*** DATA ***

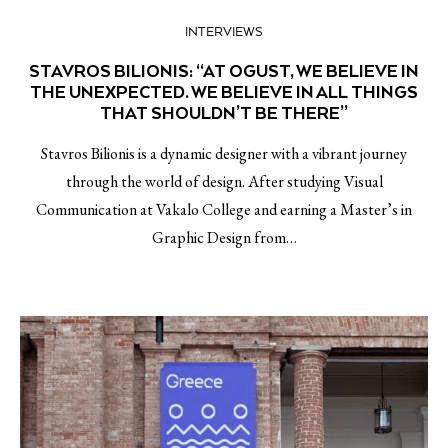
INTERVIEWS
STAVROS BILIONIS: “AT OGUST, WE BELIEVE IN
THE UNEXPECTED. WE BELIEVE IN ALL THINGS
THAT SHOULDN’T BE THERE”
Stavros Bilionis is a dynamic designer with a vibrant journey
through the world of design. After studying Visual
Communication at Vakalo College and earning a Master’s in
Graphic Design from…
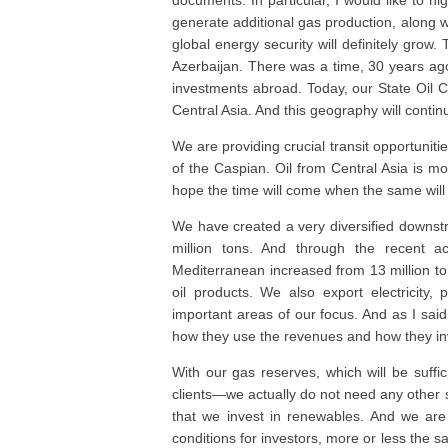
documents. In particular, I would like to hi
generate additional gas production, along w
global energy security will definitely grow
Azerbaijan. There was a time, 30 years ag
investments abroad. Today, our State Oil C
Central Asia. And this geography will conti
We are providing crucial transit opportuniti
of the Caspian. Oil from Central Asia is mov
hope the time will come when the same will 
We have created a very diversified downst
million tons. And through the recent acq
Mediterranean increased from 13 million to 
oil products. We also export electricity
important areas of our focus. And as I said
how they use the revenues and how they in
With our gas reserves, which will be suffic
clients—we actually do not need any other so
that we invest in renewables. And we are 
conditions for investors, more or less the s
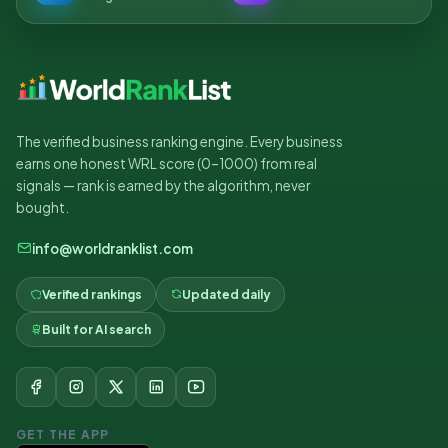
The verified business ranking engine. Every business
earns one honest WRL score (0–1000) from real
signals — rank is earned by the algorithm, never
bought.
info@worldranklist.com
Verified rankings
Updated daily
Built for AI search
GET THE APP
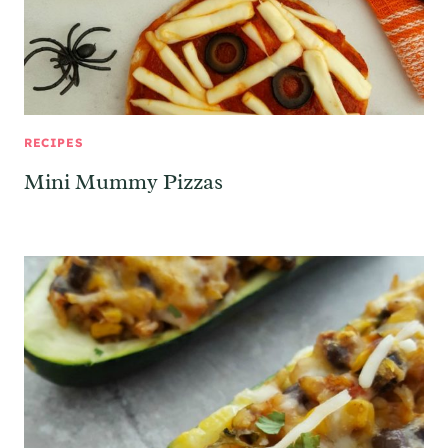
RECIPES
Mini Mummy Pizzas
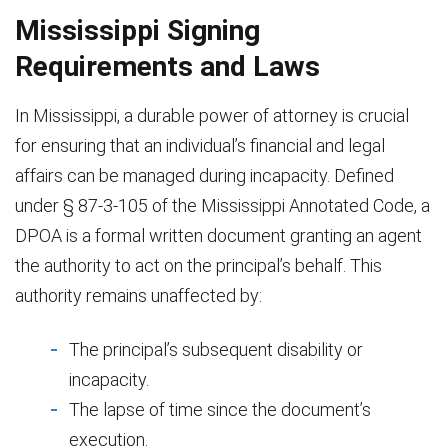
Mississippi Signing
Requirements and Laws
In Mississippi, a durable power of attorney is crucial
for ensuring that an individual’s financial and legal
affairs can be managed during incapacity. Defined
under § 87-3-105 of the Mississippi Annotated Code, a
DPOA is a formal written document granting an agent
the authority to act on the principal’s behalf. This
authority remains unaffected by:
The principal’s subsequent disability or
incapacity.
The lapse of time since the document’s
execution.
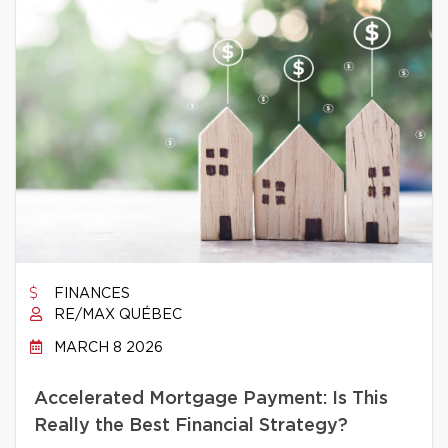
FINANCES
RE/MAX QUÉBEC
MARCH 8 2026
Accelerated Mortgage Payment: Is This
Really the Best Financial Strategy?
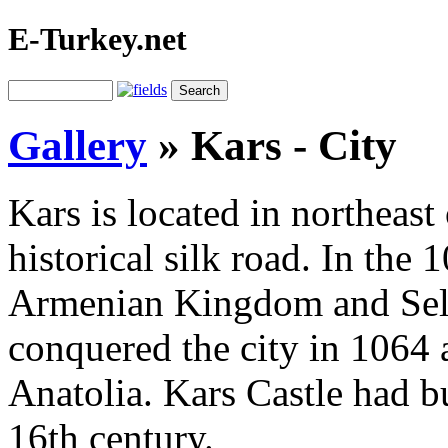
E-Turkey.net
Gallery
»
Kars - City
Kars is located in northeast
historical silk road. In the 
Armenian Kingdom and Selj
conquered the city in 1064 a
Anatolia. Kars Castle had bu
16th century.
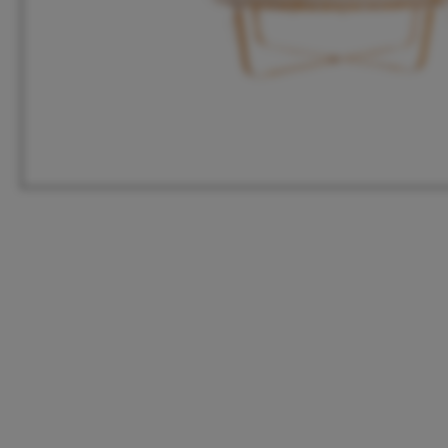
HQ
United States
Meeuwenlaan 126B
+1 262 886 1044
1021 JN Amsterdam
us@vanmokum.com
The Netherlands
Deutschland
+31 (0)20 21 03 101
+49 (0)892 620 4410
info@vanmokum.com
deutschland@vanmokum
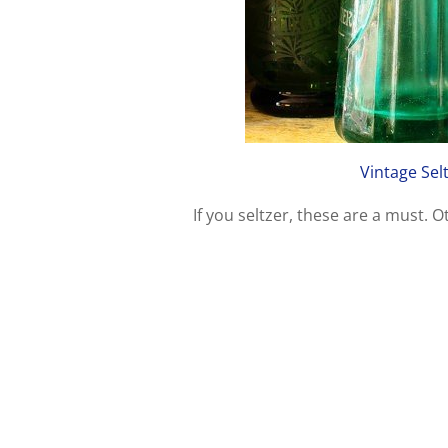
Vintage Sel
If you seltzer, these are a must. 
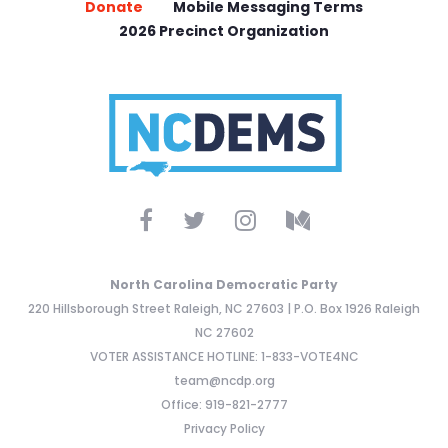
Donate
Mobile Messaging Terms
2026 Precinct Organization
North Carolina Democratic Party
220 Hillsborough Street Raleigh, NC 27603 | P.O. Box 1926 Raleigh
NC 27602
VOTER ASSISTANCE HOTLINE: 1-833-VOTE4NC
team@ncdp.org
Office: 919-821-2777
Privacy Policy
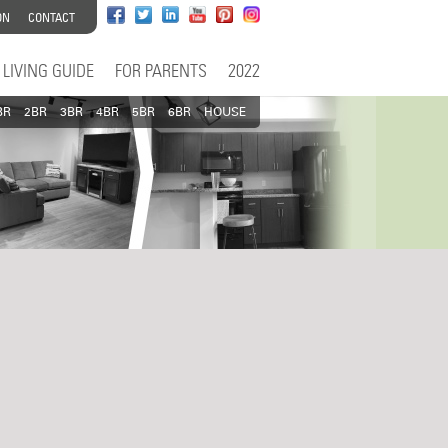
ON
CONTACT
LIVING GUIDE
FOR PARENTS
2022
BR
2BR
3BR
4BR
5BR
6BR
HOUSE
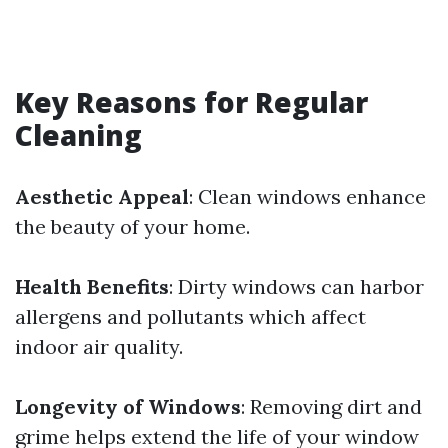
Key Reasons for Regular
Cleaning
Aesthetic Appeal
: Clean windows enhance
the beauty of your home.
Health Benefits
: Dirty windows can harbor
allergens and pollutants which affect
indoor air quality.
Longevity of Windows
: Removing dirt and
grime helps extend the life of your window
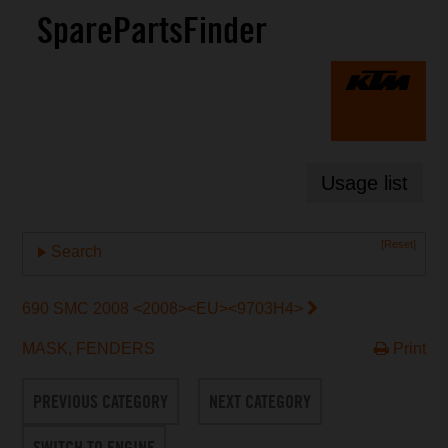
SparePartsFinder
Usage list
[Reset]
Search
690 SMC 2008 <2008><EU><9703H4>
MASK, FENDERS
Print
PREVIOUS CATEGORY
NEXT CATEGORY
SWITCH TO ENGINE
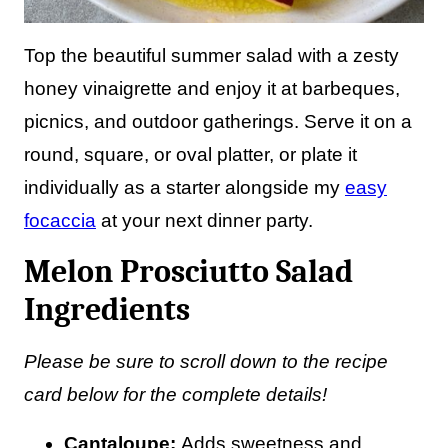
Top the beautiful summer salad with a zesty
honey vinaigrette and enjoy it at barbeques,
picnics, and outdoor gatherings. Serve it on a
round, square, or oval platter, or plate it
individually as a starter alongside my
easy
focaccia
at your next dinner party.
Melon Prosciutto Salad
Ingredients
Please be sure to scroll down to the recipe
card below for the complete details!
Cantaloupe:
Adds sweetness and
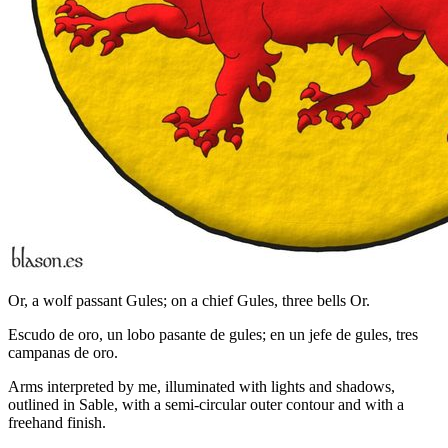
Or, a wolf passant Gules; on a chief Gules, three bells Or.
Escudo de oro, un lobo pasante de gules; en un jefe de gules, tres
campanas de oro.
Arms interpreted by me, illuminated with lights and shadows,
outlined in Sable, with a semi-circular outer contour and with a
freehand finish.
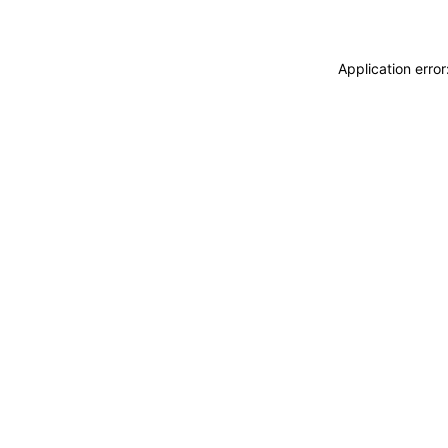
Application erro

*** End of DATA ***

:: EXERCISE REQUIREMENTS ::
Where does the word "Central" occur in the data? Copy every line that has it.

:: RESPONSE ::
Central Asia. And this geography will conti
of the Caspian. Oil from Central Asia is mov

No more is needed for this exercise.